La cour a rejeté sa demande et s’est déclarée incompétente.

Elle a considèré que « la question de l’interdiction de l’amiante est du ressort du pouvoir législatif » et que, de surcroît, « un projet de loi bannissant l’amiante est actuellement en discussion au parlement »

Mais, loin de se désintéresser de la question, elle a adressé des recommandations au pouvoir législatif.

Elle rappelle sa propre jurisprudence de 1995 sur les dangers de l’amiante et cite un attendu du projet de loi présenté au parlement précisant « qu’il y a un besoin urgent d’interdire complètement l’importation et l’utilisation de l’amiante dans le pays »
Elle ajoute que « le gouvernement au-delà du projet de loi en discussion doit prendre des mesures effectives pour prévenir les effets de l’amiante. »

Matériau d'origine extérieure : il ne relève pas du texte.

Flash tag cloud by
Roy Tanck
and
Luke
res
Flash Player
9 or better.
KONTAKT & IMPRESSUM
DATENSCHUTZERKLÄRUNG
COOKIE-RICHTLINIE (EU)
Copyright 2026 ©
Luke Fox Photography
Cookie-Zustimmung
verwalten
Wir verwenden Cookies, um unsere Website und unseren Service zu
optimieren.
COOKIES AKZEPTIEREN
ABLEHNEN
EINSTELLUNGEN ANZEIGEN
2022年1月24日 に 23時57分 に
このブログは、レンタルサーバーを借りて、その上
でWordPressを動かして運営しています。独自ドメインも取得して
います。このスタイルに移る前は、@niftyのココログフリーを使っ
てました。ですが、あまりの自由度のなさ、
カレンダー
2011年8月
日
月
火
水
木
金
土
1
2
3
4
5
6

Vu le danger, elle mande et ordonne :

- que le gouvernement s’assure que sa jurisprudence de 1995 soit strictement appliquée,

- que l’Union et les états revoient leurs procédures de protection pour l’exploitation et l’exposition passive à l’amiante et promulguent des normes renforcées dans les 6 mois suivant la publication de l’arrêt,

- que soit mis en place un organisme de contrôle des industriels de l’amiante.

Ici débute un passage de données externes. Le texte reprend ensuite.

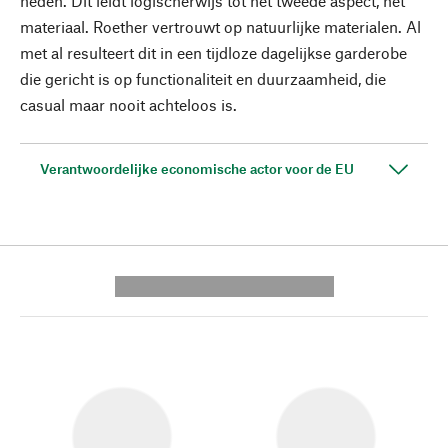
heden. Dit leidt logischerwijs tot het tweede aspect, het
materiaal. Roether vertrouwt op natuurlijke materialen. Al
met al resulteert dit in een tijdloze dagelijkse garderobe
die gericht is op functionaliteit en duurzaamheid, die
casual maar nooit achteloos is.
Verantwoordelijke economische actor voor de EU
---------- --------------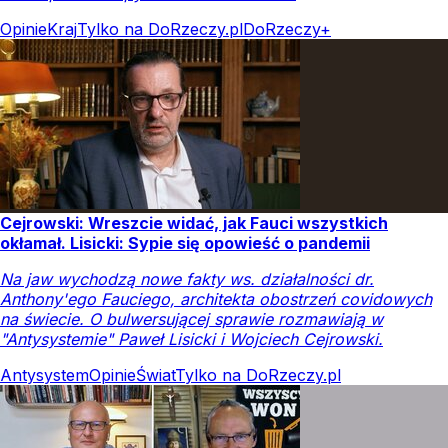
Opinie
Kraj
Tylko na DoRzeczy.pl
DoRzeczy+
Cejrowski: Wreszcie widać, jak Fauci wszystkich
okłamał. Lisicki: Sypie się opowieść o pandemii
Na jaw wychodzą nowe fakty ws. działalności dr.
Anthony'ego Fauciego, architekta obostrzeń covidowych
na świecie. O bulwersującej sprawie rozmawiają w
"Antysystemie" Paweł Lisicki i Wojciech Cejrowski.
Antysystem
Opinie
Świat
Tylko na DoRzeczy.pl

- que la question de la sécurité soit soigneusement examinée et confiée à des experts indépendants avant toute autorisation de nouvelle installation industrielle.

En conclusion

Cet arrêt rejette un recours juridiquement peu étayé, qui tentait de démontrer que la non interdiction de l’amiante était inconstitutionnelle parce que contraire aux libertés publiques. Mais, dans le même temps, il invite le gouvernement à compléter le projet de loi d’interdiction complète de l’amiante par des mesures de prévention supplémentaires. Il fournit ainsi des clés permettant à un recours de prospérer s’il prenait l’envie au gouvernement d’enterrer ce projet de loi. Il doit donc être lu comme une défaite des industriels de l’amiante.

Le jugement de la Cour suprême et le projet de loi sont sur le site
de l’Andeva : andeva.fr


Article paru sur le bulletin de l’Andeva n°35 (avril 2011)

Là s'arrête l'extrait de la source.